Le scrive che “esiste un mondo che cresce e propone soluzioni, atteggiamento che molto infastidisce chi non vuole affrontare il problema”. Chi è che non vuole affrontare il problema?
Bene o male, con modalità diverse, più o meno efficaci, è nell’interesse di tutti affrontare il problema. Ne va della nostra sopravvivenza.  Poi c’è la galassia delle aziende denominate “Big oil”, che estrae petrolio, che produce energia con il petrolio o con i combustibili possibili, realtà economiche enormi, che fatturano cifre inimmaginabili. Questi colossi,  non credo abbiamo molto interesse ad accelerare il processo di transizione ecologica.  Parliamo di un business consolidato che con le prime 25 “Big oil” mondiali  che hanno prodotto nel  2023,  5 mila miliardi di fatturato .  Quando si va intorno a questi interessi, a destabilizzare questi business, non tutti hanno interesse ad una transizione rapida.

Tornando al suo libro, “ Ha sempre fatto caldo”, l’allarmismo e il negazionismo possono ostacolare una risposta efficace al cambiamento climatico. Che cosa intende per “normalismo”?
Il normalismo è attribuibile a quelle persone che non smentiscono il cambiamento climatico, come fanno i negazionisti, anzi lo riconoscono, ne affermano l’esistenza, propendono a pensare che l’uomo ne sia la causa ma, e questa è la cosa grave, ritengono che tutto sommato questo non causi problemi. Tendono cioè a normalizzarne, pur ammettendone la presenza e le responsività umane,  gli effetti.  Ondate d calore, alluvioni, cataclismi vari secondo loro rientrano nel normale corso delle cose, ora come in passato, e sono quindi da accettare come eventi normali. Dove è il problema? Normalizzare un’evidente criticità per renderla più digeribile e quindi ritardarne la soluzione, omette quello che potrà succedere in  futuro e non guarda razionalmente a cosa è successo in passato, assumendo un atteggiamento possibilista ed impedendo qualsiasi azione risolutiva. Non si può normalizzare un problema: un problema va affrontato.  A livello mediatico è molto difficile trovare posizioni equilibrate in questo senso.  Nel libro sottolineo che il problema è enorme: il cambiamento climatico è “IL” problema globale più importante da sempre. 

Abbiamo un nemico comune a tutti gli abitanti della terra, ne conosciamo le cause, sappiamo come risolverlo  ma non siamo pronti ad affrontarlo collettivamente nel modo dovuto.

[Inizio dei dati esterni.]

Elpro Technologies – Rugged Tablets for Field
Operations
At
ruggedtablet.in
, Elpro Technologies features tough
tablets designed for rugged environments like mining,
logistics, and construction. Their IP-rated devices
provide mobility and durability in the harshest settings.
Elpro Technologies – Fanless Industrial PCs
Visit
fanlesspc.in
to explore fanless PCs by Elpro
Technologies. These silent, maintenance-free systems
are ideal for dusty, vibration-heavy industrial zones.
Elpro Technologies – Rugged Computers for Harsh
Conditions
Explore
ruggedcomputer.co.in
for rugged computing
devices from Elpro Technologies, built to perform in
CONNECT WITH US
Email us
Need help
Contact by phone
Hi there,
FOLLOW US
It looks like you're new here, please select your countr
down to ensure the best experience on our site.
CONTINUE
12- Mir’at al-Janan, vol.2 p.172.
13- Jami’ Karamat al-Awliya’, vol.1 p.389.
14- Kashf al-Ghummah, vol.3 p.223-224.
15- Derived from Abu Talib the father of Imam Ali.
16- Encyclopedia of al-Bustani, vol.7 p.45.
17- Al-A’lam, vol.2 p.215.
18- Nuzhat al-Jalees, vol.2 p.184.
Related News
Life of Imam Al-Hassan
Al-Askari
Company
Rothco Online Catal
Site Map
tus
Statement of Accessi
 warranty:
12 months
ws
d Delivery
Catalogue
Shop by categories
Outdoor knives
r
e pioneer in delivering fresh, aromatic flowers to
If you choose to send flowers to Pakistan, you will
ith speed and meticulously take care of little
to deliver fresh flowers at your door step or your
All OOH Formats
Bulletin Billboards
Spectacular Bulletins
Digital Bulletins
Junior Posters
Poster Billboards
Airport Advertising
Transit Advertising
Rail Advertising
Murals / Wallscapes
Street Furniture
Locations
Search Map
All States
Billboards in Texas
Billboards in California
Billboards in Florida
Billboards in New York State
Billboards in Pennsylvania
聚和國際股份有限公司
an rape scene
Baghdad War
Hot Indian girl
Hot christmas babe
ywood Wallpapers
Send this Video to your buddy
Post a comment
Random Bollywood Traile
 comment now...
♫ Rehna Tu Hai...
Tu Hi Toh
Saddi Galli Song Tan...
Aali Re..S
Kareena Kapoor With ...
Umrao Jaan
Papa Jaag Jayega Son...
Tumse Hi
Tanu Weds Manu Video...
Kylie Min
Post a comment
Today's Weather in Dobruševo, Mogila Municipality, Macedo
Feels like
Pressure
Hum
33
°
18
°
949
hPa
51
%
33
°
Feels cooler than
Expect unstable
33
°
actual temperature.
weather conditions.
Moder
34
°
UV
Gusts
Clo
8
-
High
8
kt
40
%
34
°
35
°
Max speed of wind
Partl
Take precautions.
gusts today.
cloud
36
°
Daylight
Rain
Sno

Quello che deve passare a livello mediatico  è che col catastrofismo non si arriva da nessuna parte  perché invece di reagire si tende a lasciare andare. Non si può neanche fare del negazionismo perché la realtà è sotto gli occhi di tutti. Ci vuole un atteggiamento rigoroso e realista.  Contrariamente al catastrofista che nega qualsiasi soluzione e al negazionista che dice che il problema non esiste,  il realista prende atto della vastità e gravità del problema ma sa che è anche  necessario affrontarlo subito, senza procrastinare ulteriormente, per non farlo davvero diventare ingestibile.